あはは〜と手をパタパタしながら脳天気そうに笑う変人。

春徳さんが居なかったら大丈夫じゃないのか。

春徳さんは宮家本家にも行くと行っていたから、俺の修行中ずっと本山に居るわけでもない。


「……大丈夫じゃないじゃないか!!!」



真実に気づき、ツッコむ俺に変人が悟り顔で言い放つ。



「信善、これも修行のうちの一つだよ。あんな事やそんな事を甘んじて受けて来なさい」



…ちょっと何言ってるか分からない。



「洗礼を超えた先で新たな世界を知り、新たな自分の目覚めに気づくのです。恥じる必要はありません。むしろ悦びを感じなさい」



もう何言ってるか分からない。




そして冬篤、本日2度目のアイアンクロー。



アイアンクローの洗礼を超えた先で新たな世界を知り、新たな自分の目覚めに気づき、一人で勝手にそこで悦んでればいい。
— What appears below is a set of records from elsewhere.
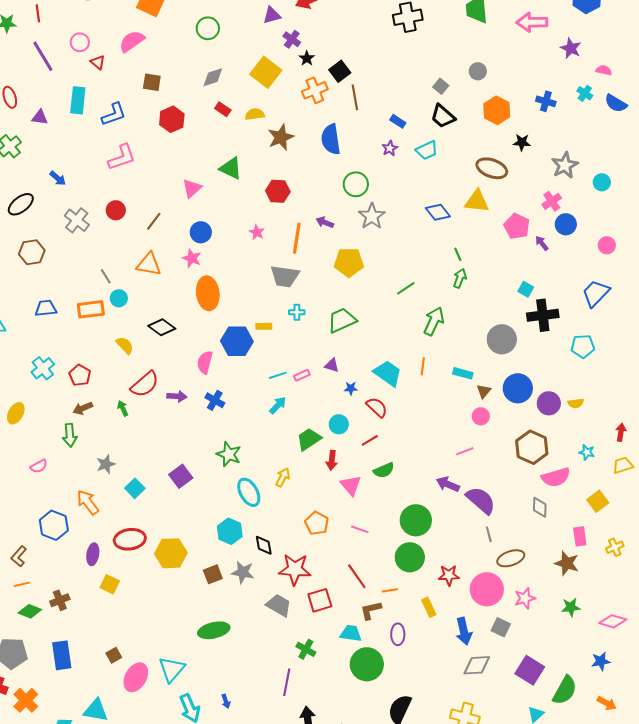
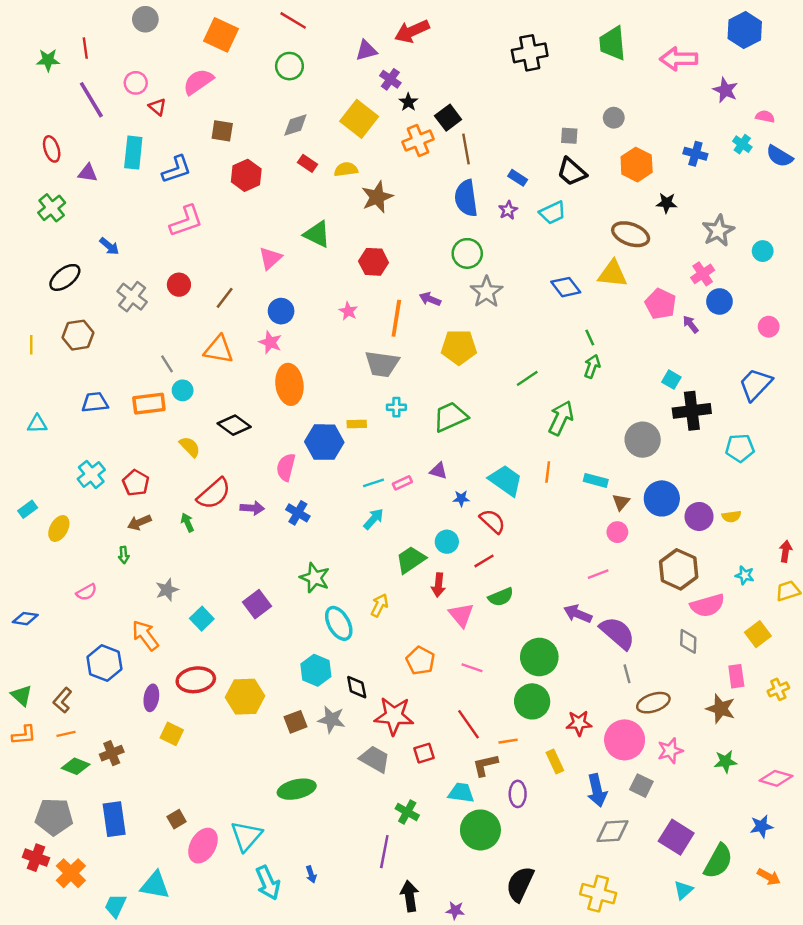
gray square: (441, 86) -> (569, 136), turned -35
blue semicircle: (331, 139) -> (466, 198), moved
green arrow: (70, 435) -> (124, 555), size x0.6
red square: (320, 600) -> (424, 753), size x0.7

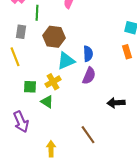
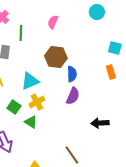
brown hexagon: (54, 37) -> (56, 57), moved
cyan triangle: (66, 61) -> (30, 81), moved
green square: (30, 87) -> (14, 107), turned 32

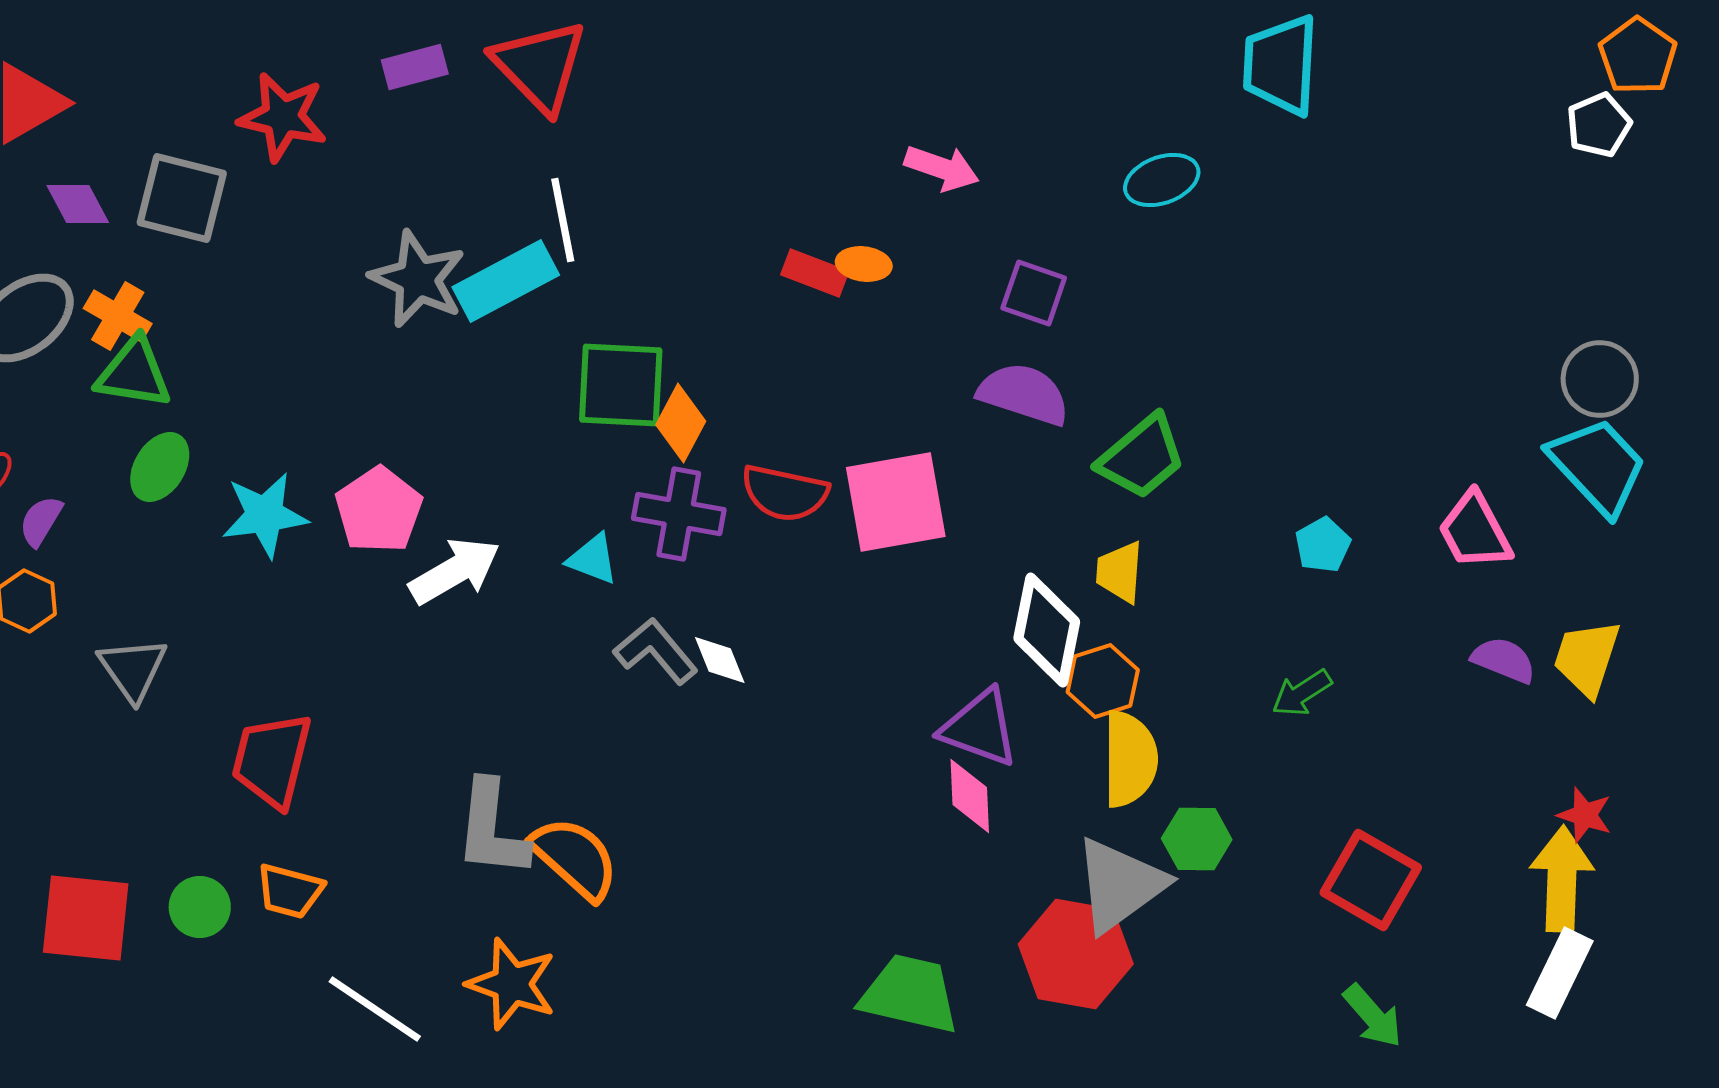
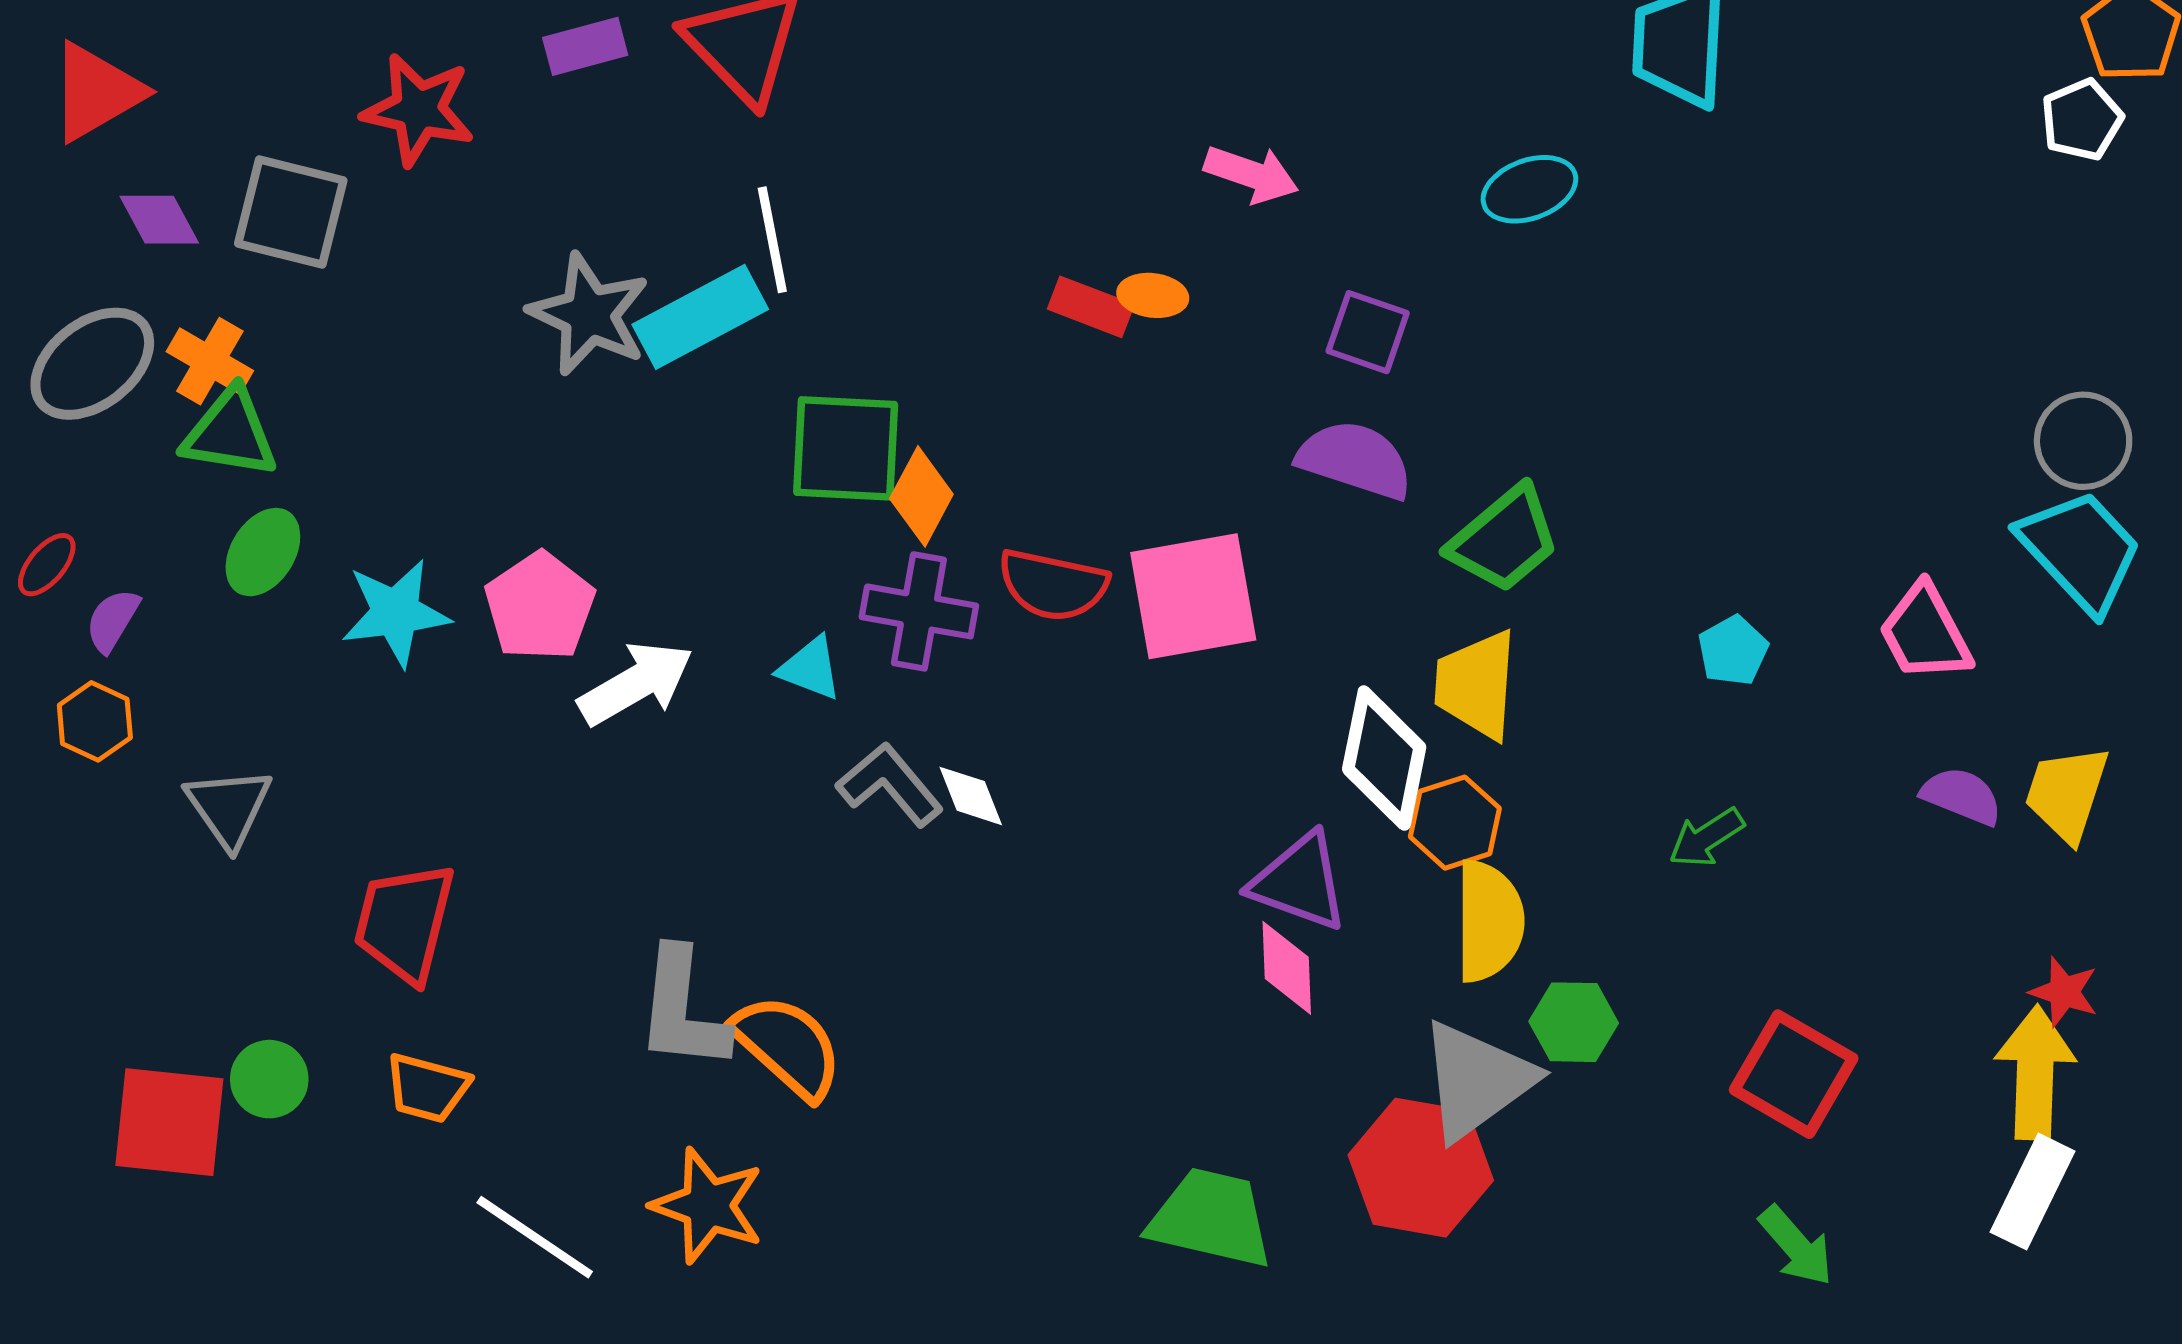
yellow trapezoid: (1120, 572) -> (1476, 685), size x1.4
green circle: (200, 907) -> (269, 1079), moved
…いや、目覚めたら目覚めたで更に面倒くさくなりそうだな…。目覚めても目覚めなくても面倒くさい。ホント厄介な変人だ。



「…まぁ、とりあえず現場を見て来ます。秋仁さんも仕事に行く時間でしょうし。それからどうするかを具体的に決めます」

「…そうか。桃花鳥姫と白狼を一緒に行かせるから心配は無いが…」

「大丈夫です!俺の勘が大丈夫だと言ってます!」

「そうか。なら、現場を見た後は学校に行くといい」



ぐはぁぁぁっっっ。



「…はい」

「俺も現場を見てから仕事に行く。夜、また本堂に集まってみんなでどうするか決めよう」



「はい!」


はぁ〜、やっぱり秋仁さん頼りになるなぁ〜!

俺が女だったら間違いなく惚れてたね!スキ!!



とりあえず今日は現場を見た後は大人しく学校に行こう…。



あ、念のため貧乏神様の所にも現状報告してくるか。